**ACTION ITEM**
Please work out how many lines include the word "Россия" in the entries, and reply with only the count.

Extracted page text data
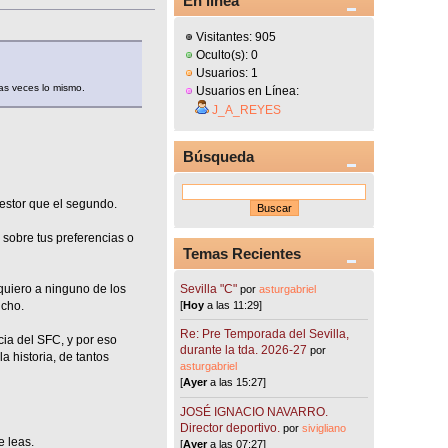
En línea
Visitantes: 905
Oculto(s): 0
Usuarios: 1
tas veces lo mismo.
Usuarios en Línea:
J_A_REYES
Búsqueda
gestor que el segundo.
 sobre tus preferencias o
Temas Recientes
Sevilla "C"
 quiero a ninguno de los
por
asturgabriel
[
Hoy
a las 11:29]
icho.
Re: Pre Temporada del Sevilla,
cia del SFC, y por eso
durante la tda. 2026-27
por
a historia, de tantos
asturgabriel
[
Ayer
a las 15:27]
JOSÉ IGNACIO NAVARRO.
Director deportivo.
por
sivigliano
e leas.
[
Ayer
a las 07:27]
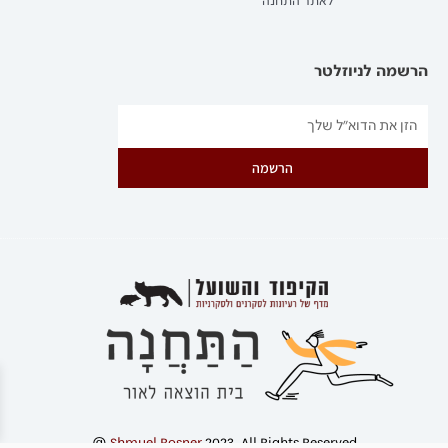
לאתר התחנה
הרשמה לניוזלטר
הרשמה
@
Shmuel Rosner
2023. All Rights Reserved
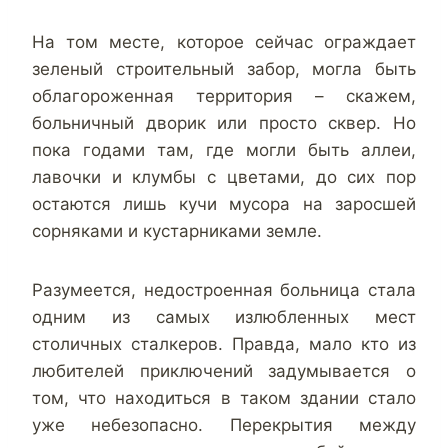
На том месте, которое сейчас ограждает
зеленый строительный забор, могла быть
облагороженная территория – скажем,
больничный дворик или просто сквер. Но
пока годами там, где могли быть аллеи,
лавочки и клумбы с цветами, до сих пор
остаются лишь кучи мусора на заросшей
сорняками и кустарниками земле.
Разумеется, недостроенная больница стала
одним из самых излюбленных мест
столичных сталкеров. Правда, мало кто из
любителей приключений задумывается о
том, что находиться в таком здании стало
уже небезопасно. Перекрытия между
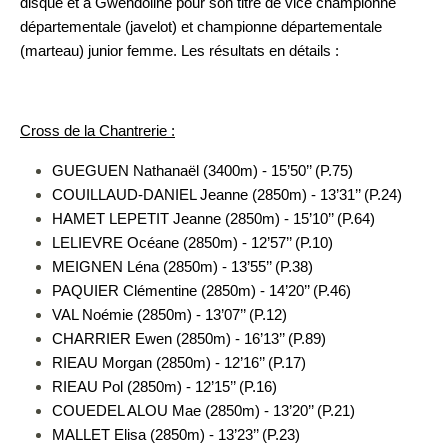
disque et à Gwendoline pour son titre de vice championne
départementale (javelot) et championne départementale
(marteau) junior femme. Les résultats en détails :
Cross de la Chantrerie :
GUEGUEN Nathanaël (3400m) - 15’50’’ (P.75)
COUILLAUD-DANIEL Jeanne (2850m) - 13’31’’ (P.24)
HAMET LEPETIT Jeanne (2850m) - 15’10’’ (P.64)
LELIEVRE Océane (2850m) - 12’57’’ (P.10)
MEIGNEN Léna (2850m) - 13’55’’ (P.38)
PAQUIER Clémentine (2850m) - 14’20’’ (P.46)
VAL Noémie (2850m) - 13’07’’ (P.12)
CHARRIER Ewen (2850m) - 16’13’’ (P.89)
RIEAU Morgan (2850m) - 12’16’’ (P.17)
RIEAU Pol (2850m) - 12’15’’ (P.16)
COUEDEL ALOU Mae (2850m) - 13’20’’ (P.21)
MALLET Elisa (2850m) - 13’23’’ (P.23)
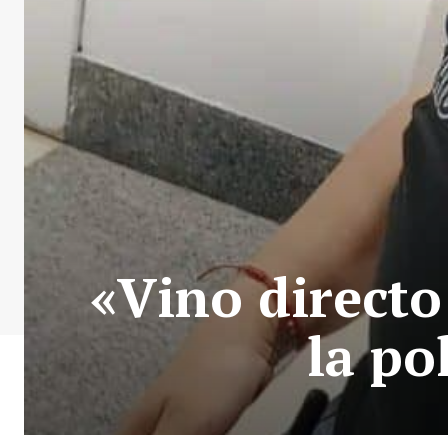
«Vino directo
la po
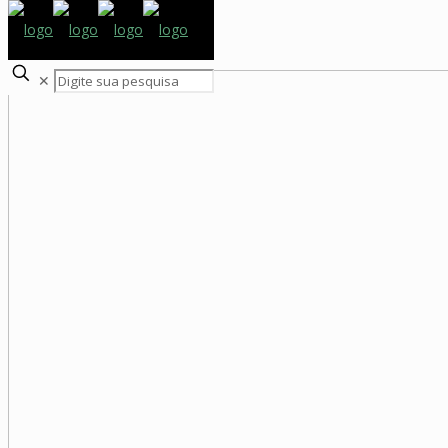
BEM VINDO AO
VERDES LAGOS
✕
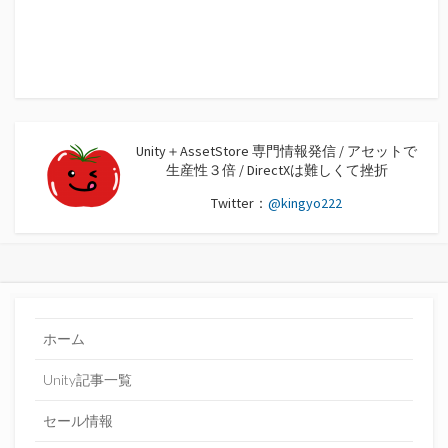
Unity＋AssetStore 専門情報発信 / アセットで
生産性３倍 / DirectXは難しくて挫折
Twitter：
@kingyo222
ホーム
Unity記事一覧
セール情報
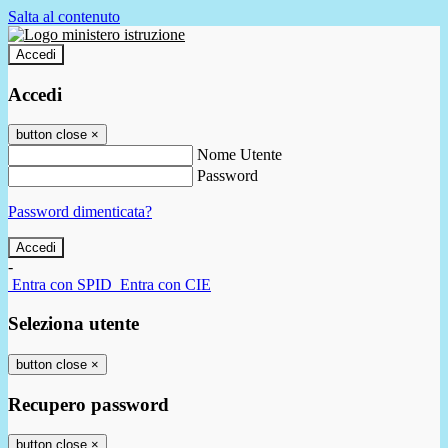
Salta al contenuto
Accedi
Accedi
button close
×
Nome Utente
Password
Password dimenticata?
-
Entra con SPID
Entra con CIE
Seleziona utente
button close
×
Recupero password
button close
×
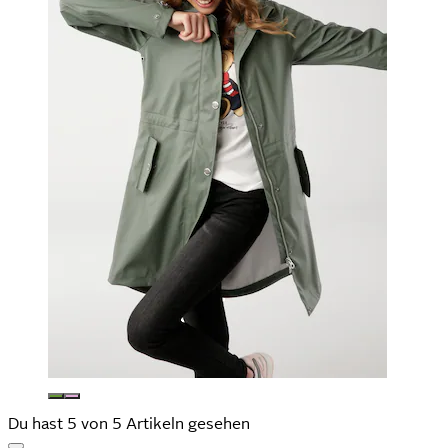
Du hast 5 von 5 Artikeln gesehen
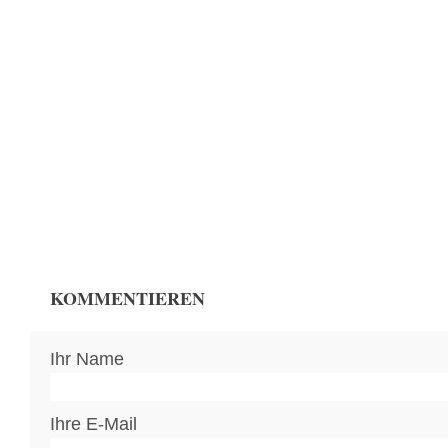
KOMMENTIEREN
Ihr Name
Ihre E-Mail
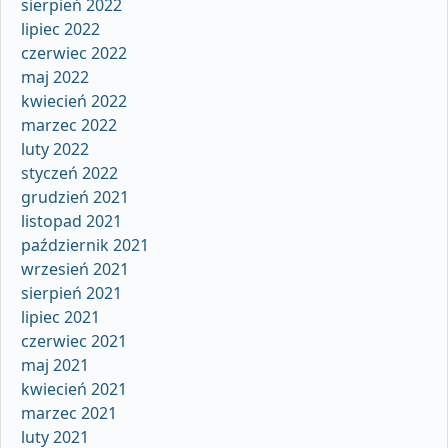
sierpień 2022
lipiec 2022
czerwiec 2022
maj 2022
kwiecień 2022
marzec 2022
luty 2022
styczeń 2022
grudzień 2021
listopad 2021
październik 2021
wrzesień 2021
sierpień 2021
lipiec 2021
czerwiec 2021
maj 2021
kwiecień 2021
marzec 2021
luty 2021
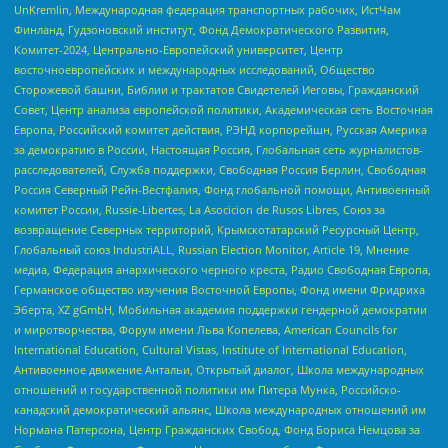
UnKremlin, Международная федерация транспортных рабочих, ИстЧам
Финланд, Гудзоновский институт, Фонд Демократического Развития,
Комитет-2024, Центрально-Европейский университет, Центр
восточноевропейских и международных исследований, Общество
Сторожевой башни, Библии и трактатов Свидетелей Иеговы, Гражданский
Совет, Центр анализа европейской политики, Академическая сеть Восточная
Европа, Российский комитет действия, РЭНД корпорейшн, Русская Америка
за демократию в России, Настоящая Россия, Глобальная сеть журналистов-
расследователей, Служба поддержки, Свободная Россия Берлин, Свободная
Россия Северный Рейн-Вестфалия, Фонд глобальной помощи, Антивоенный
комитет России, Russie-Libertes, La Asocicion de Rusos Libres, Союз за
возвращение Северных территорий, Крымскотатарский Ресурсный Центр,
Глобальный союз IndustriALL, Russian Election Monitor, Article 19, Мнение
медиа, Федерация анархического черного креста, Радио Свободная Европа,
Германское общество изучения Восточной Европы, Фонд имени Фридриха
Эберта, XZ gGmbH, Мобильная академия поддержки гендерной демократии
и миротворчества, Форум имени Льва Копелева, American Councils for
International Education, Cultural Vistas, Institute of International Education,
Антивоенное движение Антальи, Открытый диалог, Школа международных
отношений и государственной политики им Питера Мунка, Российско-
канадский демократический альянс, Школа международных отношений им
Нормана Патерсона, Центр Гражданских Свобод, Фонд Бориса Немцова за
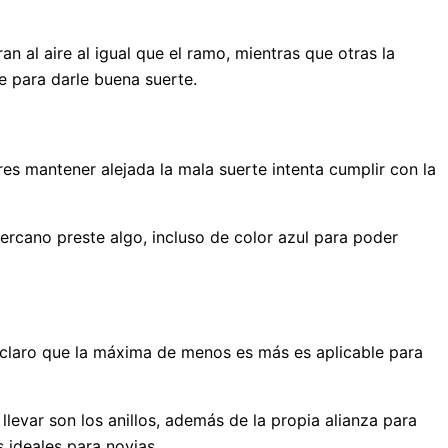
n al aire al igual que el ramo, mientras que otras la
ce para darle buena suerte.
res mantener alejada la mala suerte intenta cumplir con la
ercano preste algo, incluso de color azul para poder
 claro que la máxima de menos es más es aplicable para
levar son los anillos, además de la propia alianza para
s ideales para novias.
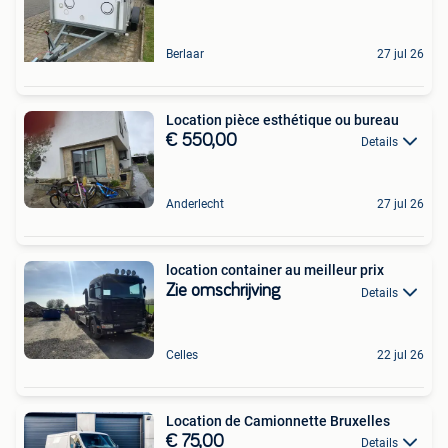
Berlaar
27 jul 26
Location pièce esthétique ou bureau
€ 550,00
Details
Anderlecht
27 jul 26
location container au meilleur prix
Zie omschrijving
Details
Celles
22 jul 26
Location de Camionnette Bruxelles
€ 75,00
Details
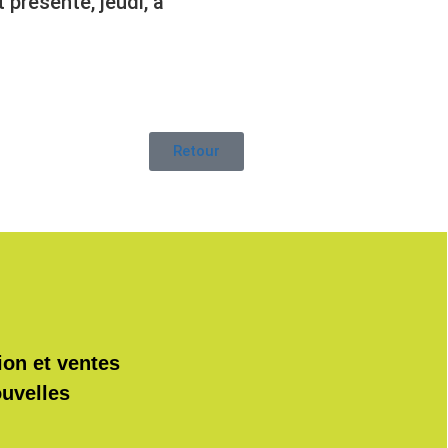
 présenté, jeudi, à
Retour
ion et ventes
ouvelles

**WORKED SOLUTION**
3